The Eagle from _Space: 1999_ is a fan favorite and often noted as one of the "most realistic" ships on film. The modular, open framework and visible RCS thrusters certainly look more practical and "spacecraft-like" to a 1970s audience, but the design has its failings, too. I still love it anyway.

Korborak on DeviantART has several renderings in his *Work in Progress* gallery showing a "more realistic" Eagle design. If _Space: 1999_ were made today, this is the sort of detail one would expect just to pass muster on all those high definition televisions.


----------



## Rodders (Nov 17, 2011)

Looking good so far. The Eagles are a great design. (In fact, my favourite childhood memory is me running through the house with my Dinky Eagles making whooshing noises.  )


----------



## TheTomG (Nov 17, 2011)

Not pulled up the art page since I am running out of time on lunch break, but am looking forward to viewing this when I get home! I love this design, and have fond memories of my Dinky toy version (at least I think it was Dinky.)


----------



## Starbeast (Nov 17, 2011)

Very nice detail painting on the Eagle ship from _Space: 1999. _I believe the Eagle model has been brought back for collectors to build and paint-up as they wish.


----------



## Metryq (Nov 17, 2011)

Starbeast said:


> I believe the Eagle model has been brought back for collectors to build and paint-up as they wish.

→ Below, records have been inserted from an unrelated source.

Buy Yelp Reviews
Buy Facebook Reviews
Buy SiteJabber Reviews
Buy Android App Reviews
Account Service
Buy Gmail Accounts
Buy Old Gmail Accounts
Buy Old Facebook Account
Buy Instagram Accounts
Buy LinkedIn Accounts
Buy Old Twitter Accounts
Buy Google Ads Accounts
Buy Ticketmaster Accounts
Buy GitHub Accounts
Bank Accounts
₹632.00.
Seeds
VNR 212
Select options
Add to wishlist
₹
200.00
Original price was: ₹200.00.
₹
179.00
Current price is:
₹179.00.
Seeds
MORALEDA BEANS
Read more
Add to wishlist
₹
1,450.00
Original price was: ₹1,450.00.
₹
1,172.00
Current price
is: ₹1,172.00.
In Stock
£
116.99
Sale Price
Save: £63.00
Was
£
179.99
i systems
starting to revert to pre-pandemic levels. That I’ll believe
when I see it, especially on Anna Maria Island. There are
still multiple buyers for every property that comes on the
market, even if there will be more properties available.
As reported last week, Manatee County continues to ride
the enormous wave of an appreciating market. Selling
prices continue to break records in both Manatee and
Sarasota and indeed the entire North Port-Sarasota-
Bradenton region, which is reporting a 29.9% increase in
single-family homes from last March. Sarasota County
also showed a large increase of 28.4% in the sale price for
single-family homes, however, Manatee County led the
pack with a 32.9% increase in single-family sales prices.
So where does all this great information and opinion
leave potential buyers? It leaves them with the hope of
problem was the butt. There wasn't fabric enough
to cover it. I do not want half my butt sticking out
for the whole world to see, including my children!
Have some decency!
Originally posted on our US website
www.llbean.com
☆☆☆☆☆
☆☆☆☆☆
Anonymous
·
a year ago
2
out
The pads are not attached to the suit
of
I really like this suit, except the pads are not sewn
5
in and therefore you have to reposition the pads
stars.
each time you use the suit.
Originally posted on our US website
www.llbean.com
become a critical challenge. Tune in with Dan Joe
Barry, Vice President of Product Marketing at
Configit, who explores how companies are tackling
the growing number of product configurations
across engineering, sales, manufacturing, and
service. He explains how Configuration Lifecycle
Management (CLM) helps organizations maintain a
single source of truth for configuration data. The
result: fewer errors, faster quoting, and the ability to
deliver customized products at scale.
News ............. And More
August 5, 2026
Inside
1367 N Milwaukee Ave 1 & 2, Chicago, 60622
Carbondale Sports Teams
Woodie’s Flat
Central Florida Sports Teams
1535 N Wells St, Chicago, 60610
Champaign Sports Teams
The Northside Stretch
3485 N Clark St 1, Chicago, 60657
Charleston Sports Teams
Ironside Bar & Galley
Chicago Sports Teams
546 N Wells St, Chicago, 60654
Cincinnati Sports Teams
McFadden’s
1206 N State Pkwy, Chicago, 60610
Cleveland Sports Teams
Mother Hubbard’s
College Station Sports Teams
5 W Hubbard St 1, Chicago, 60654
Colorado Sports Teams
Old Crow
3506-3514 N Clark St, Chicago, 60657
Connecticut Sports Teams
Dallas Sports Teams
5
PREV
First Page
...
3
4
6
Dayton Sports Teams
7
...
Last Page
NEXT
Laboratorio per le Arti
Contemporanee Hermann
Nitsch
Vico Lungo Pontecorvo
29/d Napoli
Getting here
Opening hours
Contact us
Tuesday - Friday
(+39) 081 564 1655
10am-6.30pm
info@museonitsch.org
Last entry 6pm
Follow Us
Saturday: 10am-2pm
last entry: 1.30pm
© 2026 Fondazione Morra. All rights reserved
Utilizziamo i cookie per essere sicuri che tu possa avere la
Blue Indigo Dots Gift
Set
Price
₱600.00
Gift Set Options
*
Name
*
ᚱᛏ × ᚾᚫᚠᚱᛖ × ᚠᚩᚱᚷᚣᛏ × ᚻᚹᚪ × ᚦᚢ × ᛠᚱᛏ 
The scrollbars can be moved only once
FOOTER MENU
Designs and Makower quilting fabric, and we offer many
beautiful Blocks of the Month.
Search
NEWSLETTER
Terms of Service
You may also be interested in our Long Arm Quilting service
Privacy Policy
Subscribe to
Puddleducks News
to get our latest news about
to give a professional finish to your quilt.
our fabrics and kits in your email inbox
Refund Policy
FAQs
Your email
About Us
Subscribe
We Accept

There were several different scale Eagles built for the TV series. The 44" model was *restored by David Sisson*.

(This article also appeared in *Sci-fi & Fantasy Modeller #9*.)


----------



## Starbeast (Nov 17, 2011)

Metryq said:


> There were several different scale Eagles built for the TV series. The 44" model was *restored by David Sisson*.


 
Thanks for showing the extensive work that was done to the Eagle ship prop used in the series. Too bad you can't see the great painting job on the pilots throught the blackened windows of the craft.

The model I worked on in the 1970's was molded in white, so all I painted were the thrusters, the windows and the red stripes. Today I probably would have given it much more of a "used car" look, like I did with my Cylon Raider, I even added battle scars to it.


----------